What We're Doing Next
Same-day hardening closes the immediate attack surface. But the source code leak changes the long-term threat model for any company using AI agents. Here's what we're building toward:
- Mutual TLS for bridge communication — Certificate-pinned authentication between agents, independent of shared secrets
- Behavioral anomaly detection — Baseline normal agent behavior patterns and alert on deviations that suggest successful injection
- Message content hashing chain — Each message references the hash of the previous message, creating a tamper-evident chain similar to a blockchain. Missing or altered messages become detectable.

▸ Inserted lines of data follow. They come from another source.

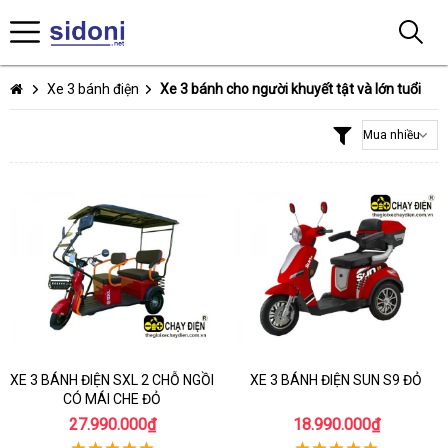
Xe 3 bánh điện
Xe 3 bánh cho người khuyết tật và lớn tuổi
XE 3 BÁNH ĐIỆN SXL 2 CHỖ NGỒI
XE 3 BÁNH ĐIỆN SUN S9 ĐỎ
CÓ MÁI CHE ĐỎ
27.990.000₫
18.990.000₫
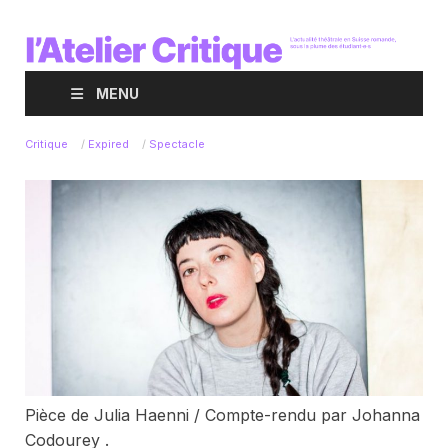
MENU
Critique
/
Expired
/
Spectacle
Pièce de Julia Haenni / Compte-rendu par Johanna
Codourey .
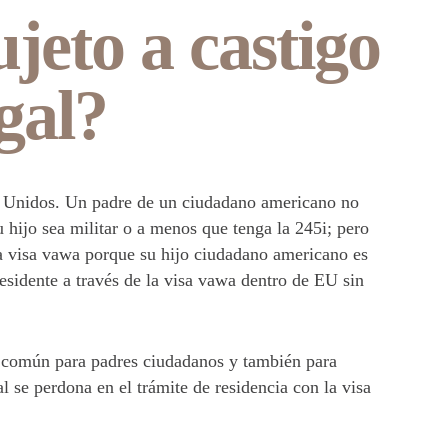
ujeto a castigo
gal?
os Unidos. Un padre de un ciudadano americano no
 hijo sea militar o a menos que tenga la 245i; pero
la visa vawa porque su hijo ciudadano americano es
residente a través de la visa vawa dentro de EU sin
 común para padres ciudadanos y también para
l se perdona en el trámite de residencia con la visa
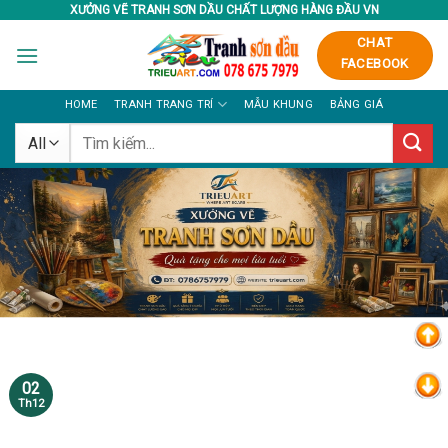
Skip
XƯỞNG VẼ TRANH SƠN DẦU CHẤT LƯỢNG HÀNG ĐẦU VN
to
CHAT
content
FACEBOOK
HOME
TRANH TRANG TRÍ
MẪU KHUNG
BẢNG GIÁ
Tìm
kiếm:
02
Th12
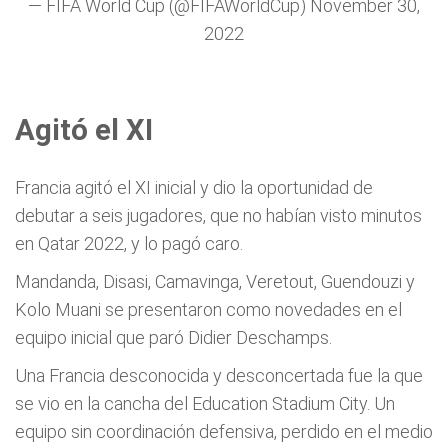
— FIFA World Cup (@FIFAWorldCup)
November 30,
2022
Agitó el XI
Francia agitó el XI inicial y dio la oportunidad de
debutar a seis jugadores, que no habían visto minutos
en Qatar 2022, y lo pagó caro.
Mandanda, Disasi, Camavinga, Veretout, Guendouzi y
Kolo Muani se presentaron como novedades en el
equipo inicial que paró Didier Deschamps.
Una Francia desconocida y desconcertada fue la que
se vio en la cancha del Education Stadium City. Un
equipo sin coordinación defensiva, perdido en el medio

- Rotating secrets with automated key exchange — Bridge and signing secrets automatically rotate on a schedule, limiting the window of compromise
- Agent sandboxing — Limit which system operations each agent can perform, enforced at the OS level, not just in the agent's instructions
Why We're Publishing This
We're a two-person startup building a privacy router on a Raspberry Pi. We don't have a dedicated security team. We don't have a SOC. What we have is the conviction that if you're going to run autonomous AI agents on infrastructure that people depend on for their privacy, you have to treat the AI communication channel with the same seriousness as the encrypted tunnel it rides on.
We're publishing our approach because the industry needs it. The AI agent ecosystem is growing faster than the security practices around it. Every company deploying autonomous agents — from code assistants to infrastructure management to customer service — faces the same risks we just hardened against.
The Claude Code source leak is a wake-up call. Not because Anthropic did something wrong — but because it proved that AI agent internals will become public knowledge, sooner or later. Build your defenses assuming the attacker has read the source code. Because now they have.